To make the scheme work, Oyedele urged the Federal Government to muster the polical will necessary to implement the scheme:
“To prosecute and jail culprits requires more than the FIRS. The most important factor is political will by the Executive at the highest level both at the federal and state levels. In addition to this, the justice system must work effectively to ensure that fairness and quick dispensation of justice including appropriate sanctions for established violations in line with the law.”
In his view, another analyst, Mr Odilim Enwgbara, recommended that the tax authorities should be more aggressive in implementing the scheme. To do this, FIRS should employ over 20,000 staff.
“We must be aggressive. We don’t beg people to do what they are supposed to do.
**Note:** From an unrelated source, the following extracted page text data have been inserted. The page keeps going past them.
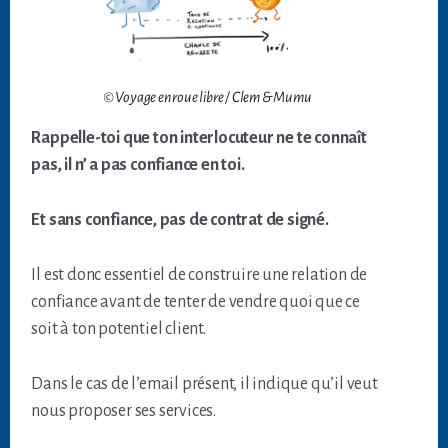
© Voyage en roue libre / Clem & Mumu
Rappelle-toi que ton interlocuteur ne te connaît
pas, il n’ a pas confiance en toi.
Et sans confiance, pas de contrat de signé.
Il est donc essentiel de construire une relation de
confiance avant de tenter de vendre quoi que ce
soit à ton potentiel client.
Dans le cas de l’email présent, il indique qu’il veut
nous proposer ses services.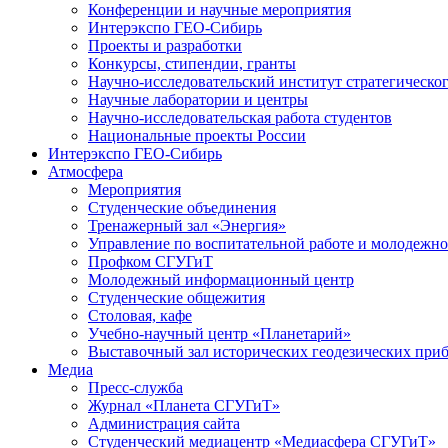
Конференции и научные мероприятия
Интерэкспо ГЕО-Сибирь
Проекты и разработки
Конкурсы, стипендии, гранты
Научно-исследовательский институт стратегическог
Научные лаборатории и центры
Научно-исследовательская работа студентов
Национальные проекты России
Интерэкспо ГЕО-Сибирь
Атмосфера
Мероприятия
Студенческие объединения
Тренажерный зал «Энергия»
Управление по воспитательной работе и молодежн
Профком СГУГиТ
Молодежный информационный центр
Студенческие общежития
Столовая, кафе
Учебно-научный центр «Планетарий»
Выставочный зал исторических геодезических при
Медиа
Пресс-служба
Журнал «Планета СГУГиТ»
Администрация сайта
Студенческий медиацентр «Медиасфера СГУГиТ»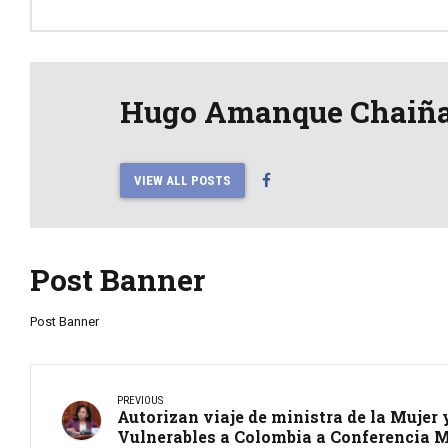
Hugo Amanque Chaiñ
VIEW ALL POSTS
Post Banner
Post Banner
PREVIOUS
Autorizan viaje de ministra de la Mujer
Vulnerables a Colombia a Conferencia 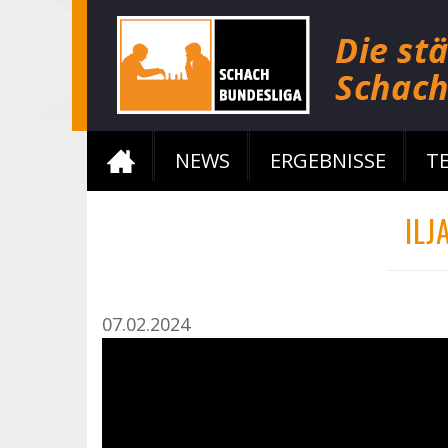
NEWS
ERGEBNISSE
T
ILJ
07.02.2024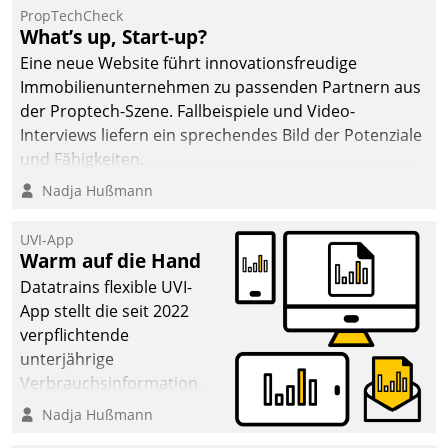
PropTechCheck
What’s up, Start-up?
Eine neue Website führt innovationsfreudige
Immobilienunternehmen zu passenden Partnern aus
der Proptech-Szene. Fallbeispiele und Video-
Interviews liefern ein sprechendes Bild der Potenziale
und Fähigkeiten.
Nadja Hußmann
UVI-App
Warm auf die Hand
Datatrains flexible UVI-
App stellt die seit 2022
verpflichtende
unterjährige
Verbrauchsinformation
schnell, zuverlässig und
Nadja Hußmann
leicht bekömmlich bereit: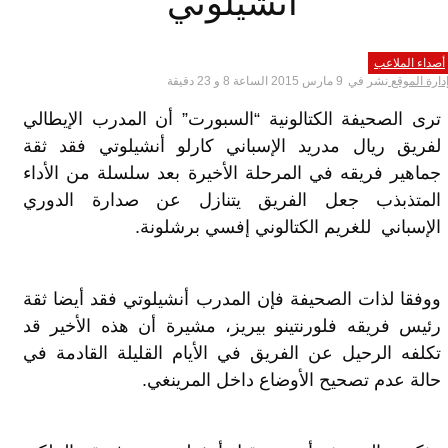
أنشيلوتي
أصداء الملاعب
دارة الموقع
نشر في
9 مارس 2015 الساعة 8 و 23 دقيقة
ترى الصحيفة الكتالونية “السبورت” أن المدرب الإيطالي
لفريق ريال مدريد الإسباني كارلو أنشيلوتي فقد ثقة
جماهير فريقه في المرحلة الأخيرة بعد سلسلة من الأداء
المتذبذب جعل الفريق يتنازل عن صدارة الدوري
الإسباني للغريم الكتالوني إفسي برشلونة.
ووفقا لذات الصحيفة فإن المدرب أنشيلوتي فقد أيضا ثقة
رئيس فريقه فلورنتينو بيريز، مشيرة أن هذه الأخير قد
تكلفه الرحيل عن الفريق في الأيام القليلة القادمة في
حالة عدم تصحيح الأوضاع داخل المرينغي.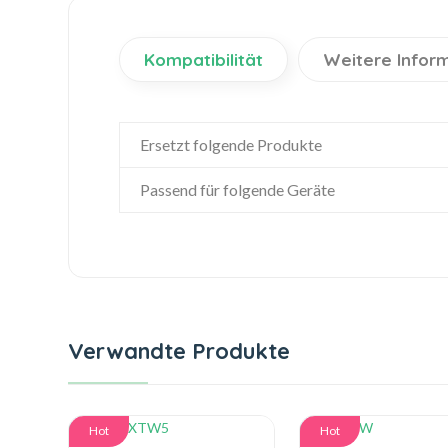
Kompatibilität
Weitere Infor
Ersetzt folgende Produkte
Passend für folgende Geräte
Verwandte Produkte
Hot
Hot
Nigerians should be able to take responsibility. They should pay tax at the right time without giving them the option to do it. It is their responsibility. It is the problem of the law we have in this country. We should create what I call tax police. We can employ over 20,000 young men and women. People can go online and start putting their names and income. All these checks and balances are steps to take to make people pay their taxes. The so-called wealthy men are not paying what they are supposed to pay.
“What we are saying in essence is that let this government be aggressive and make FIRS raise at least 10 per cent of our GDP from taxes. They would go round to make sure that every Nigerian has a tax code to pay their taxes. Also, the government should have a kind of electronic system of paying tax. Our taxes are being diverted today. The Chinese will always go to FIRS and say ‘look I am supposed to pay N1 billion, what of if I pay N150 million and give you tips?’ Nigerians are a funny set of people and they will collect bribe. If you are caught evading tax somebody should be made to forfeit all his assets and still go to jail. We must set up tax police to go to all local governments.
“Another thing is that government should be responsible and provide infrastructure. Nigerians construct roads. Nigerians get water for themselves and they provide security themselves. But if government does not collect tax, how do you expect government to fix infrastructure?
“For those government officials who do not pay taxes, we create Workers Bank of Nigeria where every government worker’s salary and income must go to. We will not open another account, be it internal or external. If you do that they will not evade tax because the agency will know how much your income is and tax you directly.”
But for Professor Badayi Sani of Bayero University, Kano, the Federal Government should have considered the cost implications of VAIDS before formulating it.
“How cost effective is it? Nigeria is very big. The population is very large. For you to enforce or to monitor the genuineness of people making self declaration of their assets and incomes of their property, you have to look at the capacity of FIRS in terms of manpower, in terms of technology, in terms of having access to every nook and cranny of the penetration of businesses in this country.
Now, if you compare the cost of monitoring and verifying the income and assets, what you may realize will be 50 per cent of the cost of that enforcement and monitoring. Mind you, if you continue monitoring and verifying, the system will fall halfway. So, the policy is haphazardly done. What they ought to do is to study the cost effectiveness of the policy.
Again, we don’t have the infrastructure and because of lack of infrastructure, people have apathy to pay tax. They believe that part of the tax revenue goes into personal pockets. That is why people cannot declare their real assets. They are not sure that if they declare their assets properly, the money will go to government and it will be used for the purpose it is meant.”